Problem statement => Select, from the material below, each line with "were" in it.

Records for the exercise =>

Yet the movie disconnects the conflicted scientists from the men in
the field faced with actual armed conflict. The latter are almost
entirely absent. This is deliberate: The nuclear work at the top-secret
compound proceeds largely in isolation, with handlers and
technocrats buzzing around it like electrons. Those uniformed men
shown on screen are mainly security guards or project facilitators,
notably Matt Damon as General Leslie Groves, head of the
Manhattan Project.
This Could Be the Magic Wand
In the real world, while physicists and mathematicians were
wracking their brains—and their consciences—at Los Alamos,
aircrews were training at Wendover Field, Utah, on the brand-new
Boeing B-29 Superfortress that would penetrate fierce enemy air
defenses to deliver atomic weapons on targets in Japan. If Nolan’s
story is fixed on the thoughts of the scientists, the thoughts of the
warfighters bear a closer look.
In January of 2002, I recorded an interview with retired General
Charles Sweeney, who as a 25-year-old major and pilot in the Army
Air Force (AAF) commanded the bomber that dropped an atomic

Task solution =>
In the real world, while physicists and mathematicians were
aircrews were training at Wendover Field, Utah, on the brand-new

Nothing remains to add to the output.